## TASK OBJECTIVE
From the data underneath, reproduce exactly the stretch that begins at the line with "Measurements and" and ends after the line with "Join our mailing list".
*** Opening EXERCISE MATERIAL ***
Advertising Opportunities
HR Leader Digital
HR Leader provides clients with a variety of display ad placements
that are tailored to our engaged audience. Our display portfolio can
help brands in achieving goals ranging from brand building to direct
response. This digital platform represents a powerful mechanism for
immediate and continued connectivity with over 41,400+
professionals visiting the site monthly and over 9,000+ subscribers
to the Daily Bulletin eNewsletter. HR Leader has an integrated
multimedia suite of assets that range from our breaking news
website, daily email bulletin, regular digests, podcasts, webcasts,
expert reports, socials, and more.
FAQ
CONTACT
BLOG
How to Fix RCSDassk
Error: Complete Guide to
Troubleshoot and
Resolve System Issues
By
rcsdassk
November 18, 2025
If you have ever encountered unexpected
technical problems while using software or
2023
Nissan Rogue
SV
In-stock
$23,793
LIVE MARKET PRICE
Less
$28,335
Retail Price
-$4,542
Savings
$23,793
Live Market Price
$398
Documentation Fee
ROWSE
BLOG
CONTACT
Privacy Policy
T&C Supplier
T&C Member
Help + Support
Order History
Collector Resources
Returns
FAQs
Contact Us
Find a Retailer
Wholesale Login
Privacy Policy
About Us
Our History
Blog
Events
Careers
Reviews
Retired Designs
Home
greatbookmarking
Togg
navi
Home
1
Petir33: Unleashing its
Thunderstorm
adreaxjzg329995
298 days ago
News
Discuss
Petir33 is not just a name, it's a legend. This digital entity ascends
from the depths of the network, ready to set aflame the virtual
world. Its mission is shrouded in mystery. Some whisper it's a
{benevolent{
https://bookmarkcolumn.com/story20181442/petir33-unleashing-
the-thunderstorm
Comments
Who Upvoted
*** Closing EXERCISE MATERIAL ***
*** Opening EXERCISE MATERIAL ***
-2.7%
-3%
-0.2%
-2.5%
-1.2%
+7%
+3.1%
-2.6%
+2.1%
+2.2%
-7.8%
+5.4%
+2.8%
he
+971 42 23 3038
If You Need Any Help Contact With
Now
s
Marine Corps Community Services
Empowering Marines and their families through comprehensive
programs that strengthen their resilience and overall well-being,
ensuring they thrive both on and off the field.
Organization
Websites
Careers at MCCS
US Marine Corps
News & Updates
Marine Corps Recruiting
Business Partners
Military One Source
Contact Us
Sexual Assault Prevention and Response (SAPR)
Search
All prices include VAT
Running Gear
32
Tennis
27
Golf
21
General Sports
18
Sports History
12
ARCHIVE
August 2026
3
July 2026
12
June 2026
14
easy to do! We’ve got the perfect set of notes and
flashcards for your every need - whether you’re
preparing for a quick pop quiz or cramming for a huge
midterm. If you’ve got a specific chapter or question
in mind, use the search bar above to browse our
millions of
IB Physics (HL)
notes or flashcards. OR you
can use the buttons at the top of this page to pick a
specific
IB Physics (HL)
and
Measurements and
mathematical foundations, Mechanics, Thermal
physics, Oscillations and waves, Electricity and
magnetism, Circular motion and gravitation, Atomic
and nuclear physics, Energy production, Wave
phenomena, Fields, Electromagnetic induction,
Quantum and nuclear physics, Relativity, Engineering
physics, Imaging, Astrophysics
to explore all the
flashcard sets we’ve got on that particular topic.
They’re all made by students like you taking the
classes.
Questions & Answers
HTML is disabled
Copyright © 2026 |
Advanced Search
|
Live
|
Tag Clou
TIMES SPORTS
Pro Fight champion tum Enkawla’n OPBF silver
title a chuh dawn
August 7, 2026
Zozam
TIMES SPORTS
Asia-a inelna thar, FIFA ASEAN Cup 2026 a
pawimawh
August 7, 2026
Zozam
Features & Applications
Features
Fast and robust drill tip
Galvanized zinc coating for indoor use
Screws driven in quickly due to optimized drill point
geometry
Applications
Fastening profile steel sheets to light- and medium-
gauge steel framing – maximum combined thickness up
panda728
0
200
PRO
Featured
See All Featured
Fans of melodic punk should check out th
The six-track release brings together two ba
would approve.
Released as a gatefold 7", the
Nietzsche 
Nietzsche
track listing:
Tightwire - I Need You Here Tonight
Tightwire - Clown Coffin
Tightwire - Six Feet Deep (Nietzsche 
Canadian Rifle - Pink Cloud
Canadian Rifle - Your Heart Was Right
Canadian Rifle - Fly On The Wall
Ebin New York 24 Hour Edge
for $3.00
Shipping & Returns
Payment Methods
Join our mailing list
*** Closing EXERCISE MATERIAL ***
## FINAL ANSWER
Measurements and
mathematical foundations, Mechanics, Thermal
physics, Oscillations and waves, Electricity and
magnetism, Circular motion and gravitation, Atomic
and nuclear physics, Energy production, Wave
phenomena, Fields, Electromagnetic induction,
Quantum and nuclear physics, Relativity, Engineering
physics, Imaging, Astrophysics
to explore all the
flashcard sets we’ve got on that particular topic.
They’re all made by students like you taking the
classes.
Questions & Answers
HTML is disabled
Copyright © 2026 |
Advanced Search
|
Live
|
Tag Clou
TIMES SPORTS
Pro Fight champion tum Enkawla’n OPBF silver
title a chuh dawn
August 7, 2026
Zozam
TIMES SPORTS
Asia-a inelna thar, FIFA ASEAN Cup 2026 a
pawimawh
August 7, 2026
Zozam
Features & Applications
Features
Fast and robust drill tip
Galvanized zinc coating for indoor use
Screws driven in quickly due to optimized drill point
geometry
Applications
Fastening profile steel sheets to light- and medium-
gauge steel framing – maximum combined thickness up
panda728
0
200
PRO
Featured
See All Featured
Fans of melodic punk should check out th
The six-track release brings together two ba
would approve.
Released as a gatefold 7", the
Nietzsche 
Nietzsche
track listing:
Tightwire - I Need You Here Tonight
Tightwire - Clown Coffin
Tightwire - Six Feet Deep (Nietzsche 
Canadian Rifle - Pink Cloud
Canadian Rifle - Your Heart Was Right
Canadian Rifle - Fly On The Wall
Ebin New York 24 Hour Edge
for $3.00
Shipping & Returns
Payment Methods
Join our mailing list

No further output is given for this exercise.